[Records from a dataset]

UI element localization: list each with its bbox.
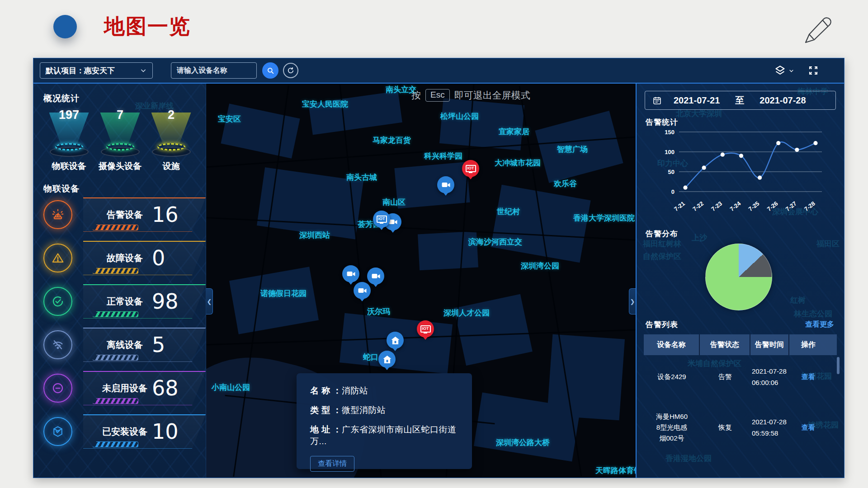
popup-key: 地 址 ：: [310, 425, 342, 434]
col-alarm-status: 告警状态: [700, 334, 750, 355]
data-point: [758, 176, 762, 180]
device-stat-box: 正常设备 98: [83, 284, 206, 319]
view-link[interactable]: 查看: [802, 373, 815, 381]
toolbar-right: [774, 65, 819, 77]
map-place-label: 南头古城: [346, 172, 377, 183]
map-marker-iot-red[interactable]: IOT: [462, 160, 479, 177]
hatch-bar: [92, 355, 138, 361]
overview-stat-iot: 197 物联设备: [43, 108, 94, 177]
search-input[interactable]: [171, 62, 257, 79]
map-block: [454, 294, 533, 366]
map-marker-iot-blue[interactable]: IOT: [373, 211, 390, 228]
overview-stat-label: 摄像头设备: [94, 160, 146, 172]
popup-row-type: 类 型 ：微型消防站: [310, 404, 458, 416]
col-device-name: 设备名称: [644, 334, 700, 355]
map-block: [229, 267, 319, 334]
map-place-label: 蛇口: [363, 352, 378, 362]
x-tick-label: 7-21: [673, 200, 686, 213]
view-link[interactable]: 查看: [802, 423, 815, 432]
map-block: [394, 162, 470, 209]
overview-stat-value: 2: [146, 108, 197, 122]
table-scrollbar[interactable]: [837, 357, 840, 374]
chevron-down-icon: [140, 67, 147, 74]
y-tick-label: 100: [665, 149, 675, 155]
device-stat-box: 离线设备 5: [83, 328, 206, 362]
popup-row-name: 名 称 ：消防站: [310, 385, 458, 397]
overview-stat-value: 7: [94, 108, 146, 122]
alarm-distribution-pie: [705, 244, 772, 310]
x-tick-label: 7-26: [766, 200, 779, 213]
layers-button[interactable]: [774, 65, 794, 77]
overview-stats: 197 物联设备 7 摄像头设备 2 设施: [43, 108, 197, 177]
overview-stat-value: 197: [43, 108, 94, 122]
device-stat-value: 5: [152, 333, 165, 357]
right-analytics-panel: 梅林中学北京大学深圳印力中心深圳会展中心上沙福田红树林自然保护区福田区红树林生态…: [636, 84, 844, 478]
page-header: 地图一览: [0, 0, 868, 58]
x-tick-label: 7-24: [729, 200, 742, 212]
device-stat-label: 未启用设备: [102, 382, 147, 394]
view-details-button[interactable]: 查看详情: [310, 456, 354, 472]
data-point: [702, 166, 706, 170]
siren-icon: [43, 200, 72, 229]
device-stat-value: 10: [152, 419, 179, 444]
wifi-off-icon: [43, 330, 72, 359]
data-point: [739, 154, 743, 158]
map-place-label: 香港大学深圳医院: [573, 213, 635, 223]
alarm-table-header: 设备名称 告警状态 告警时间 操作: [644, 334, 837, 355]
device-stat-box: 告警设备 16: [83, 197, 206, 232]
cone-ring: [157, 143, 185, 150]
device-stat-offline: 离线设备 5: [43, 328, 206, 362]
map-marker-house[interactable]: [378, 351, 396, 368]
map-place-label: 科兴科学园: [424, 151, 462, 161]
project-select[interactable]: 默认项目：惠安天下: [40, 62, 153, 79]
data-point: [683, 186, 687, 190]
calendar-icon: [652, 96, 662, 105]
date-range-picker[interactable]: 2021-07-21 至 2021-07-28: [645, 91, 836, 110]
device-stat-value: 16: [152, 202, 179, 227]
map-place-label: 宝安人民医院: [302, 99, 348, 109]
y-tick-label: 50: [668, 169, 675, 175]
view-more-link[interactable]: 查看更多: [805, 320, 834, 329]
overview-section-title: 概况统计: [43, 93, 206, 104]
collapse-left-panel-handle[interactable]: ❮: [206, 288, 213, 314]
title-bullet: [53, 15, 77, 38]
map-canvas[interactable]: 按 Esc 即可退出全屏模式 宝安人民医院宝安区南头立交松坪山公园马家龙百货宜家…: [206, 84, 636, 478]
date-end[interactable]: 2021-07-28: [760, 95, 806, 106]
y-tick-label: 150: [665, 129, 675, 136]
date-start[interactable]: 2021-07-21: [674, 95, 720, 106]
iot-monitor-icon: IOT: [420, 325, 431, 333]
search-button[interactable]: [262, 62, 278, 79]
hatch-bar: [92, 268, 138, 274]
collapse-right-panel-handle[interactable]: ❯: [629, 288, 636, 314]
cell-alarm-status: 恢复: [700, 423, 750, 432]
device-stat-label: 离线设备: [102, 338, 147, 351]
device-stat-installed: 已安装设备 10: [43, 414, 206, 449]
fullscreen-button[interactable]: [808, 65, 819, 76]
col-alarm-time: 告警时间: [750, 334, 789, 355]
device-stat-disabled: 未启用设备 68: [43, 371, 206, 405]
hatch-bar: [92, 225, 138, 230]
page-title: 地图一览: [104, 13, 191, 41]
warning-icon: [43, 244, 72, 272]
device-stat-box: 已安装设备 10: [83, 414, 206, 449]
map-place-label: 小南山公园: [212, 382, 250, 393]
refresh-button[interactable]: [283, 63, 298, 78]
map-place-label: 马家龙百货: [373, 135, 411, 145]
cone-ring: [55, 143, 83, 150]
table-row: 海曼HM608型光电感烟002号 恢复 2021-07-28 05:59:58 …: [644, 399, 837, 456]
alarm-stats-line-chart: 0501001507-217-227-237-247-257-267-277-2…: [654, 128, 844, 221]
map-marker-camera[interactable]: [437, 176, 454, 193]
map-place-label: 智慧广场: [557, 144, 588, 155]
map-marker-house[interactable]: [387, 332, 404, 349]
project-select-label: 默认项目：惠安天下: [46, 66, 115, 76]
device-stat-normal: 正常设备 98: [43, 284, 206, 319]
map-marker-camera[interactable]: [342, 265, 359, 282]
map-place-label: 深圳西站: [299, 230, 330, 240]
map-marker-iot-red[interactable]: IOT: [417, 320, 434, 338]
data-point: [795, 148, 799, 152]
map-marker-camera[interactable]: [354, 282, 371, 299]
map-place-label: 南山区: [382, 197, 406, 207]
data-point: [776, 141, 780, 145]
esc-keycap: Esc: [425, 89, 450, 102]
map-marker-camera[interactable]: [367, 267, 384, 285]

Required action »
Lines from the entries that contain the string "collapse" are what must be copied.

Solution to the problem »
collapse-left-panel-handle[interactable]: ❮: [206, 288, 213, 314]
collapse-right-panel-handle[interactable]: ❯: [629, 288, 636, 314]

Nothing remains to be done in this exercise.